第124話 風流洞攻略7日目7:【2つ星】ステフ

「おっ!」


 ロード単独パーティー討伐時の初回ドロップアイテムは武具だ。

 それぞれのジョブに合わせた武具を人数分ドロップする。

 どれもサード・ダンジョンの序盤で大活躍するものだ。


 俺の場合はルナティック・ミスリル・ダガーだった。

 今のスタイルになってからはあまり活躍していないが、『無窮の翼』時代は大変お世話になったものだ。

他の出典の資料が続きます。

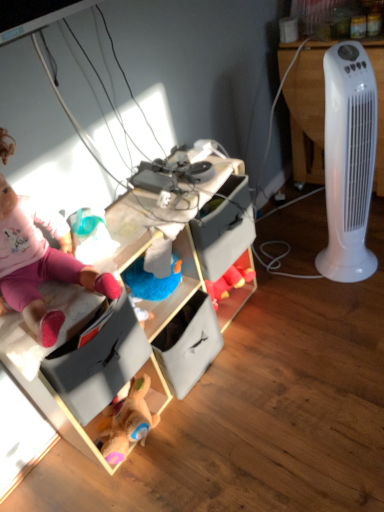 Question: Does wooden toy storage at center contain pink fabric doll at upper left?

Choices:
 (A) yes
 (B) no

Answer: (B)

Question: From the image's perspective, does wooden toy storage at center appear higher than pink fabric doll at upper left?

Choices:
 (A) yes
 (B) no

Answer: (B)

Question: Is wooden toy storage at center next to pink fabric doll at upper left?

Choices:
 (A) no
 (B) yes

Answer: (A)

Question: From a real-world perspective, is wooden toy storage at center positioned under pink fabric doll at upper left based on gravity?

Choices:
 (A) no
 (B) yes

Answer: (B)

Question: Can you confirm if wooden toy storage at center is shorter than pink fabric doll at upper left?

Choices:
 (A) yes
 (B) no

Answer: (B)

Question: Is pink fabric doll at upper left to the left or to the right of white plastic tower fan at right in the image?

Choices:
 (A) right
 (B) left

Answer: (B)

Question: In the image, is pink fabric doll at upper left positioned in front of or behind white plastic tower fan at right?

Choices:
 (A) front
 (B) behind

Answer: (A)

Question: From the image's perspective, is pink fabric doll at upper left above or below white plastic tower fan at right?

Choices:
 (A) above
 (B) below

Answer: (B)

Question: Do you think pink fabric doll at upper left is within white plastic tower fan at right, or outside of it?

Choices:
 (A) inside
 (B) outside

Answer: (B)

Question: Is wooden toy storage at center inside the boundaries of white plastic tower fan at right, or outside?

Choices:
 (A) outside
 (B) inside

Answer: (A)

Question: From the image's perspective, is wooden toy storage at center located above or below white plastic tower fan at right?

Choices:
 (A) above
 (B) below

Answer: (B)

Question: In terms of width, does wooden toy storage at center look wider or thinner when compared to white plastic tower fan at right?

Choices:
 (A) wide
 (B) thin

Answer: (B)

Question: Would you say wooden toy storage at center is to the left or to the right of white plastic tower fan at right in the picture?

Choices:
 (A) right
 (B) left

Answer: (B)

Question: From the image's perspective, relative to white plastic tower fan at right, is pink fabric doll at upper left above or below?

Choices:
 (A) above
 (B) below

Answer: (B)

Question: Is pink fabric doll at upper left inside or outside of white plastic tower fan at right?

Choices:
 (A) outside
 (B) inside

Answer: (A) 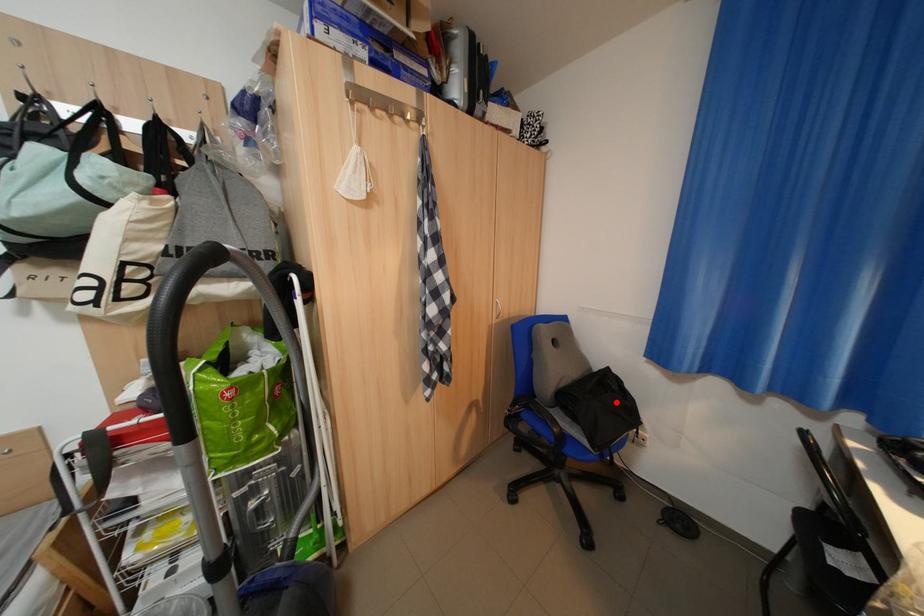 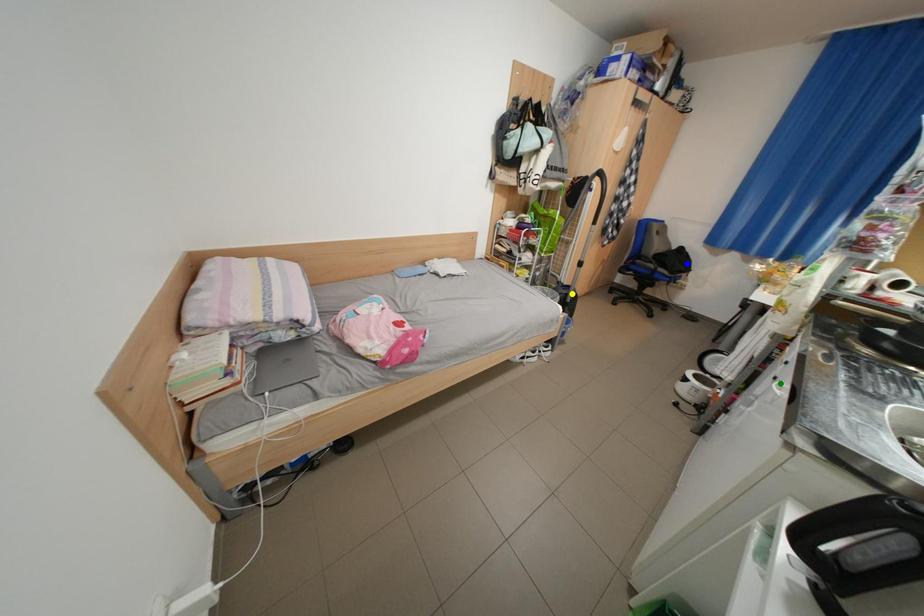 Question: I am providing you with two images of the same scene from different viewpoints. A red point is marked on the first image. You are given multiple points on the second image. Can you choose the point in image 2 that corresponds to the point in image 1?

Choices:
 (A) yellow point
 (B) green point
 (C) blue point

Answer: (C) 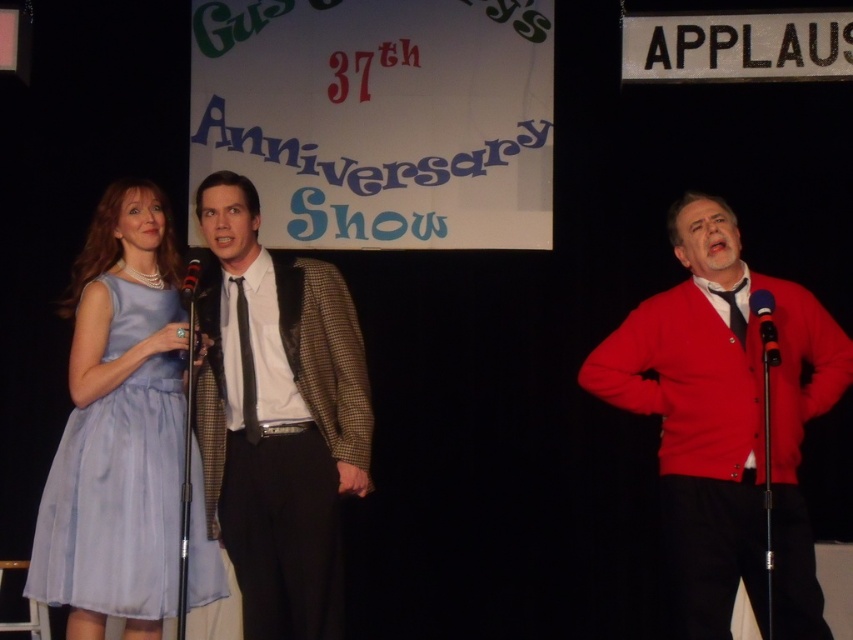 Based on the description, which clothing item is narrower between the houndstooth fabric blazer at center and the red cardigan at right?

The houndstooth fabric blazer at center is thinner than the red cardigan at right, so the houndstooth fabric blazer at center is narrower.

In the stage performance scene of the 37th Anniversary Show, there is a light blue chiffon dress at left and a blue metallic microphone at right. Which object is bigger?

The light blue chiffon dress at left is larger than the blue metallic microphone at right.

Based on the scene description, can you determine the spatial relationship between the light blue chiffon dress at left and the blue metallic microphone at right?

The blue metallic microphone at right is behind the light blue chiffon dress at left. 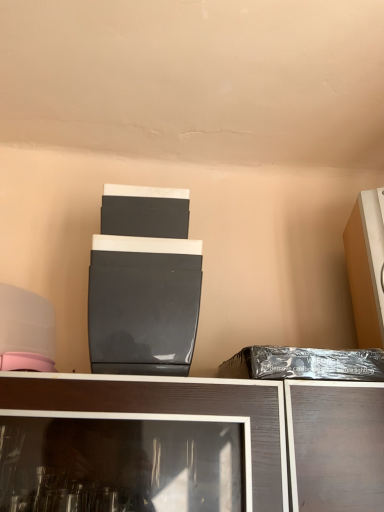 Question: Do you think matte black appliance at center, arranged as the 1th appliance when viewed from the left, is within matte orange cabinet at right, which ranks as the first appliance in right-to-left order, or outside of it?

Choices:
 (A) outside
 (B) inside

Answer: (A)

Question: Based on their positions, is matte black appliance at center, which is counted as the second appliance, starting from the right, located to the left or right of matte orange cabinet at right, which ranks as the first appliance in right-to-left order?

Choices:
 (A) right
 (B) left

Answer: (B)

Question: Estimate the real-world distances between objects in this image. Which object is farther from the black plastic bag at right?

Choices:
 (A) matte orange cabinet at right, the 2th appliance positioned from the left
 (B) matte black appliance at center, arranged as the 1th appliance when viewed from the left

Answer: (B)

Question: Which of these objects is positioned farthest from the matte orange cabinet at right, the 2th appliance positioned from the left?

Choices:
 (A) matte black appliance at center, arranged as the 1th appliance when viewed from the left
 (B) black plastic bag at right

Answer: (A) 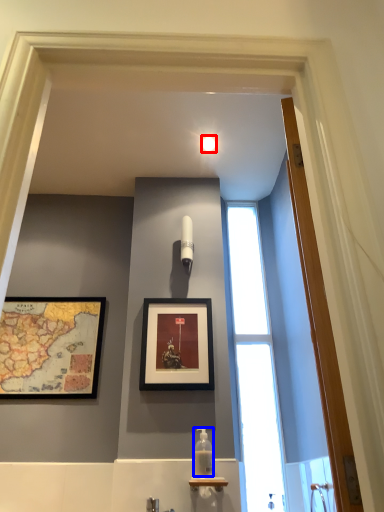 Question: Which object appears farthest to the camera in this image, light fixture (highlighted by a red box) or bottle (highlighted by a blue box)?

Choices:
 (A) light fixture
 (B) bottle

Answer: (A) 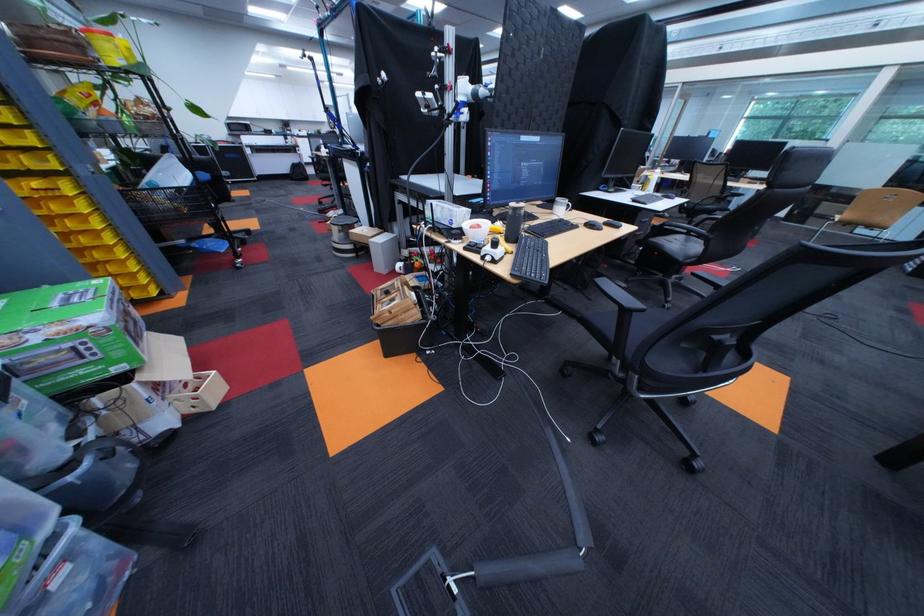 Which object does [69,334] point to?

It corresponds to the green cardboard box in the image. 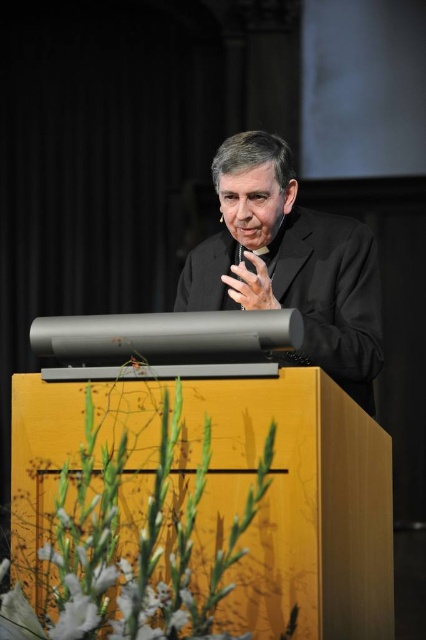 Question: Is yellow wood podium at center below black matte suit at center?

Choices:
 (A) no
 (B) yes

Answer: (B)

Question: Does yellow wood podium at center appear under black matte suit at center?

Choices:
 (A) yes
 (B) no

Answer: (A)

Question: Does yellow wood podium at center appear under black matte suit at center?

Choices:
 (A) yes
 (B) no

Answer: (A)

Question: Which point is farther to the camera?

Choices:
 (A) (216, 266)
 (B) (278, 388)

Answer: (A) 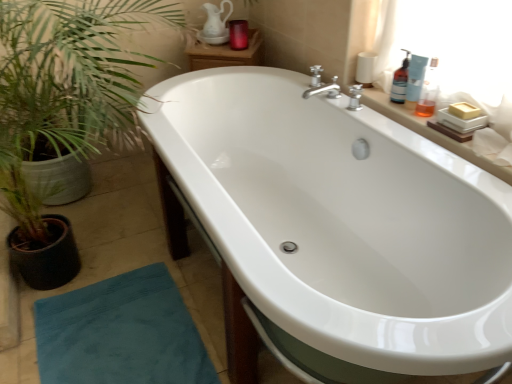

 今回ドロップした武具は、黒く細長く尖った短剣がひとつ。

 その形状から敵の弱点をピンポイントで刺突するための武器だ。

 ステフの戦闘スタイルに合っている。


 そして――精霊石20個。

 ファースト・ダンジョンのラスボス時と同じく精霊石がドロップした。

 俺が倒したからだろうか?


 その数はファーストの時の倍だ。

 手持ちの精霊石がまた増えた。

 より一層、精霊強化ができるな。


 そう思いながら短剣と精霊石を拾い、倒れたままのステフに声をかける。


「肩を貸してやろうか?」

「いらんっ!」


 強情っぱりなのか、男嫌いなのか、ステフは俺の誘いを突っぱねる。

 脚を引きずりながらも、なんとか自力で立ち上がった。


「ほらっ、おまえのドロップ品だ」


 黒光りする短剣をステフに投げ渡す。

 バランスを崩しながらも、ステフはしっかりと受け止める。

 しばらくの間、視線は短剣に注がれていた。


「その調子なら大丈夫だな、じゃあ、後もう少し、根性見せてみろ」


 俺はステフに背を向けて、最奥の間に向かって歩き出す。

 歩くだけでも全身に痛みが走るだろう。

 それでもステフは弱音を吐かずについて来る――俺はそう確信していた。


 だが、その時――。


 後ろからドッと歓声が沸き上がる。

 戦闘中、入り口の扉は開きっぱなし。

 すっかり忘れていたが、前室には数十人の冒険者たちがいた。

 皆、俺たちの戦いを観戦していたのだろう。


「すげー、一発かよ」

「信じらんねえ……」

「ラーズさん、やっぱ凄いな」

「ステフもハンパねえ」

「弾数少ないとはいえ、一人で全部凌ぎ切ったぞ」

「さすがは【絶壁】」

「だから、怒られるって」


 歓声に混じって、彼らの話し声も聞こえてくる。


「ジャマしたな、もう帰るから、オマエたちも頑張れよ!」


 用は済んだし、長居は無用と、立ち去ろうとしたところ――。


「ステフさん」「ステフ様〜」「ステフ〜」


 数人の女性冒険者がステフの下へ駆け寄ってくる。


「「「【2つ星】おめでとうございますっ!!!」」」


 皆、頬を紅潮させ、恋する乙女の顔をして、瞳を輝かせている。

 俺だったらテンパってしまいそうな状況だけど、ステフは慣れた様子でイケメンスマイルを返す。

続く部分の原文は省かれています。